情報サービス産業協会(JISA)は2月13日、「中小企業の会計に関する指針」の改正に関する草案に反対する、意見書を提出したことを明らかにした。同指針の改正は、日本公認会計士協会や日本税理士会連合会など4団体が1月16日に公表したものだ。

 草案には、中小企業でも「受注ソフトウエアは、成果の確実性が認められる場合には工事進行基準を適用する」という部分がある。同指針に強制力はない。しかし、非上場で外部監査制度の存在しない中小企業は決算書を、この指針に従って作成することが推奨されているため、改正の影響は大きいと、JISAは判断した。「中小企業に対して、工事進行基準を一律に適用するのは不適切だ」とJISAは述べている()。

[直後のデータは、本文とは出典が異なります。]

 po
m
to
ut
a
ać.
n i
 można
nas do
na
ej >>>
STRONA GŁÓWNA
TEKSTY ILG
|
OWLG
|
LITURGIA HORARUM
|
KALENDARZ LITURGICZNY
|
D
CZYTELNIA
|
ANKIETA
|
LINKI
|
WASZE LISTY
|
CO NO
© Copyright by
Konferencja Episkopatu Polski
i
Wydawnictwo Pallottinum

図●「中小企業の会計に関する指針」の草案と、草案に対するJISA(情報サービス産業協会)の意見
図●「中小企業の会計に関する指針」の草案と、草案に対するJISA(情報サービス産業協会)の意見

 JISAの田中岳彦主任調査役は「草案がそのまま指針になると、中小のITサービス企業に無用な混乱を招くと考え、意見書を提出した」と説明する。

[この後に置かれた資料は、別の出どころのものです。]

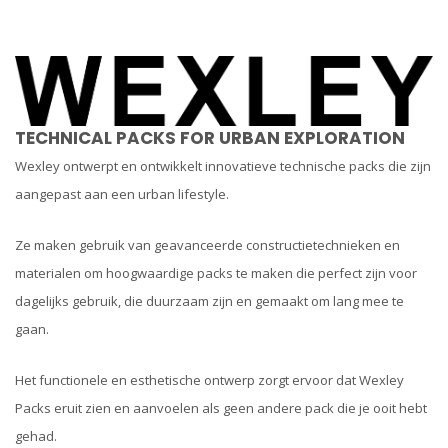
TECHNICAL PACKS FOR URBAN EXPLORATION
Wexley ontwerpt en ontwikkelt innovatieve technische packs die zijn
aangepast aan een urban lifestyle.
Ze maken gebruik van geavanceerde constructietechnieken en
materialen om hoogwaardige packs te maken die perfect zijn voor
dagelijks gebruik, die duurzaam zijn en gemaakt om lang mee te
gaan.
Het functionele en esthetische ontwerp zorgt ervoor dat Wexley
Packs eruit zien en aanvoelen als geen andere pack die je ooit hebt
gehad.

 工事進行基準を適用するには、「精緻な見積もりの作成」や「進捗の把握」といった要件を満たす必要がある。「中小企業は、もともと社内に人材が少ないうえに、信頼性のある原価見積もりを作成するための体制を整備することは財政的にも難しい。適用することに意味があるのか」と田中主任調査役は話す。

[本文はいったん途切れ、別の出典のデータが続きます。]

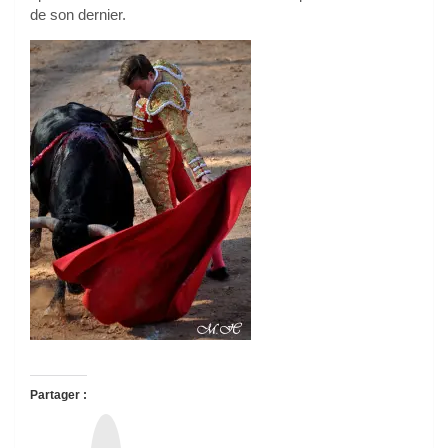
de son dernier.
Partager :
T
h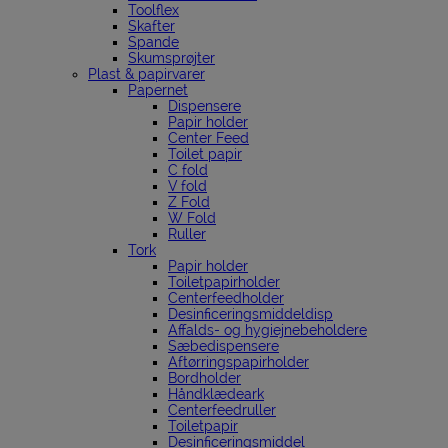
Toolflex
Skafter
Spande
Skumsprøjter
Plast & papirvarer
Papernet
Dispensere
Papir holder
Center Feed
Toilet papir
C fold
V fold
Z Fold
W Fold
Ruller
Tork
Papir holder
Toiletpapirholder
Centerfeedholder
Desinficeringsmiddeldisp
Affalds- og hygiejnebeholdere
Sæbedispensere
Aftørringspapirholder
Bordholder
Håndklædeark
Centerfeedruller
Toiletpapir
Desinficeringsmiddel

 JISAは工事進行基準の適用についての規定を設けることで、中小のITサービス企業へ悪影響が生じることを危惧している。例えば、受注先選別の材料にされたり、進捗管理のために必要以上の情報を提出させられたりする可能性があるという。

 法人税法との関係があいまいだという点もある。法人税法は、工事進行基準を強制適用する案件を定めている。期間が1年以上、請負金額が10億円以上の案件だ。

 田中主任調査役は、「中小企業の場合、自社が契約する案件がこの規模になることはほぼない。法人税法で対象になっていないのに、決算書を作成するための指針で規定すれば、混乱するのは当然だ」と語る。

 主に上場企業が対象となる、受託ソフトウエア開発で工事進行基準の適用を定めた「工事契約に関する会計基準」でも、法人税法との関係は議論になっていた。

 同指針の改正について、日本公認会計士協会は、「上場企業が順守する会計基準と、中小企業の会計指針との整合性を取ることが狙いだ」と説明する。この方針に沿って、受託ソフトウエア開発について、中小企業にも工事進行基準を適用することにしたわけだ。

 同指針は早ければ2009年4月にも、日本公認会計士協会など4団体が成案を公表する予定である。